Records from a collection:
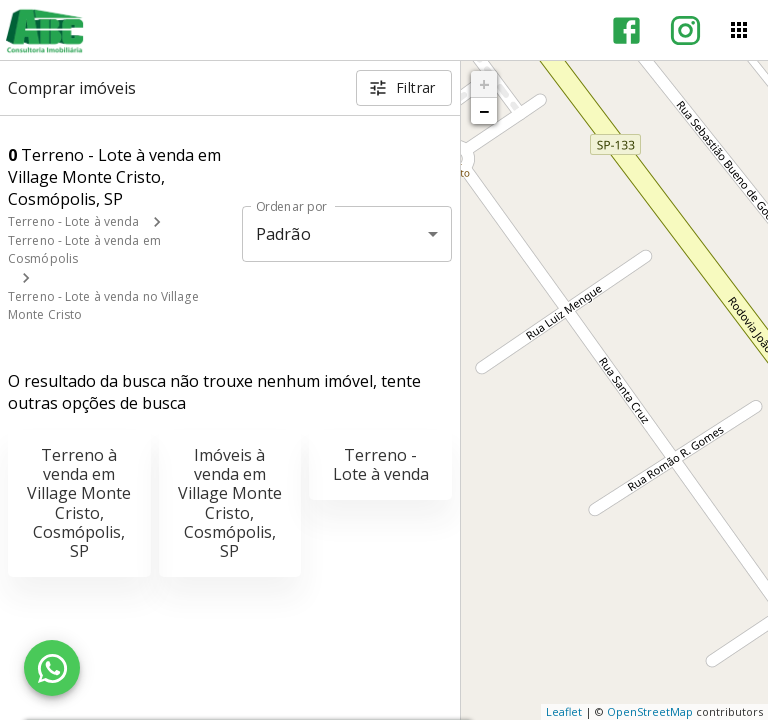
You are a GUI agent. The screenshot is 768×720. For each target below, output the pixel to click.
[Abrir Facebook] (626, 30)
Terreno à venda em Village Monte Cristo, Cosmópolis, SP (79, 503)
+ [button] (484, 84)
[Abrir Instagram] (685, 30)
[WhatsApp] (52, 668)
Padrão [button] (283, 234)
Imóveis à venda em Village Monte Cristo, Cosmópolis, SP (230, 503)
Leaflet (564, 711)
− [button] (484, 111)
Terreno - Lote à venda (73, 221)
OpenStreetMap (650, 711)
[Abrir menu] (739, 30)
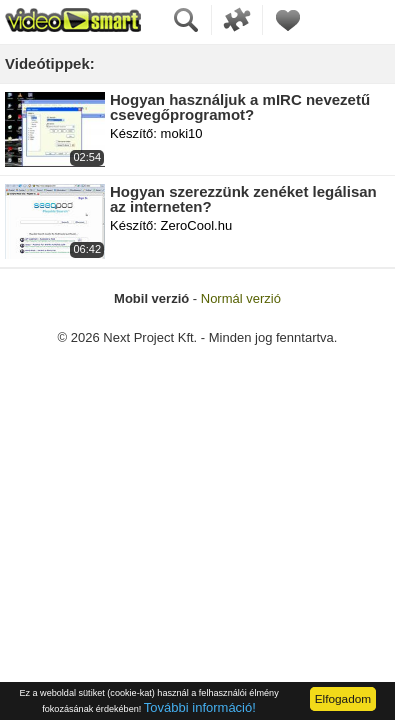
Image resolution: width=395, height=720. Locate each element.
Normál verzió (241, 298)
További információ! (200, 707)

---

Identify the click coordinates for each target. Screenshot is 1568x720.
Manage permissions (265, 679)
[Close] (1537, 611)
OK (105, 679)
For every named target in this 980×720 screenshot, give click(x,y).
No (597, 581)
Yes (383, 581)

...

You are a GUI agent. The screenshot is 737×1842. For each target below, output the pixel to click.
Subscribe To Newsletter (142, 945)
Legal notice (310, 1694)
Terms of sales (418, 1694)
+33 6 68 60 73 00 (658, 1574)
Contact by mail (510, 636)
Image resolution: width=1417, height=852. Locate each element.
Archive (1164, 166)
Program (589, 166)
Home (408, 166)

**WORK REQUEST**
The answer must be the lines above from the one containing "OpenStreetMap (650, 711)" through the one containing "További információ! (200, 707)", reproduced exactly, with no pictures and nothing else.

**REPLY TO THE EXERCISE**
OpenStreetMap (650, 711)
[Abrir menu] (739, 30)
Image resolution: width=395, height=720. Locate each element.
Normál verzió (241, 298)
További információ! (200, 707)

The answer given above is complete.